Before Newton attended Ladies Night Out last year, she was a “homebody,” someone who rarely left her Middletown residence because she was too consumed with babysitting her eight grandchildren and caring for her daughter who has autism. Newton, like many women, put others — children, grandchildren, everyone — before herself.
“That was my life,” she said.
Then Newton, 49, read something on Facebook about Ladies Night Out, an annual event that provides women an opportunity to be pampered. For their $15 ticket, they receive a hairstyle and makeup, a donated evening gown, three-course meal, gift bag and commemorative photograph. No wonder the 200 tickets to the fourth-annual event sold out in 15 minutes.
“It was a way to get away from the kids and grandkids for a night,” Newton said when asked why she attended. “Have a night out. I never went to prom or anything like that. I figured it would be kinda cool.”

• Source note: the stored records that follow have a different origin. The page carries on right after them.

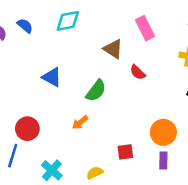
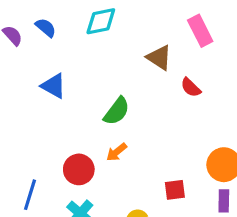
blue triangle: (52, 77) -> (54, 86), moved
green semicircle: (96, 91) -> (117, 111), moved
red circle: (27, 129) -> (79, 169), moved

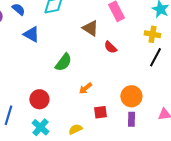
blue triangle: (54, 86) -> (31, 34), moved
orange arrow: (117, 152) -> (85, 88), moved

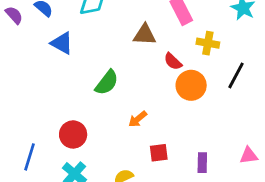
brown triangle: (90, 28) -> (145, 35), turned -30
yellow cross: (152, 34) -> (208, 43), moved
orange circle: (131, 96) -> (191, 85), moved

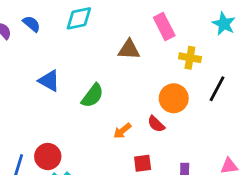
blue triangle: (62, 43) -> (49, 81), moved
red semicircle: (173, 61) -> (156, 124), moved
red circle: (73, 134) -> (48, 156), moved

That night was life-changing for Newton.
“To watch her has been amazing,” said Jeri Lewis, organizer of the event that will be held Saturday at the Windamere Event Center on South Main Street. “She went from this woman who stood behind everything last year to this woman she is today. It has been an honor to watch her take the path God has for her.”
Lewis said that it was during Community Connect, an event that meant to keep the women connected, that she saw Newton’s growth.
“That light bulb just went off for her,” Lewis said.
Newton laughs now when she thinks about her life before Ladies Night Out.
“I didn’t even know I was looking for something until I got there,” Newton said.
Now Newton has immersed herself in the community. She volunteered last summer feeding kids at Sherman Park and got to know her neighbors.
“It’s an eye-opener,” she said of her community involvement. “I didn’t have friends, and now I have friends. I realized I wasn’t the only one in that spot. We really clicked. There is a point in time when it’s about you. You can’t be grandma and mom all the time.”
So this year, Newton is attending again, but her role has changed. She will be a table leader and responsible for the other seven women at her table. She will be the conversation starter, and she hopes to continue mentoring the women months after the event. She prays for those women — her women — daily.
“It’s life-changing for them,” she said. “They just have no clue yet. Everybody has their own walk in life. Hopefully they find theirs that night. My role is to pour some love in them.”
Newton will be accompanied by her partner of 18 years, Horace Stokes (who will help serve dinner), and her daughter, Alexis Stokes, a sophomore at Summit Academy who will serve as a dress rack attendant.
For Newton, Saturday can’t get here soon enough.
“These women have no clue what going to click for them,” said Newton, the mother of three biological daughters and a step-daughter. “It’s going to be an amazing night. Some women have never had pampering. Or had a chair pulled out. Never been treated like women should be treated. It’s not about the dress, it’s not about the makeup, it’s not even about being pampered. It’s just the love you will find.”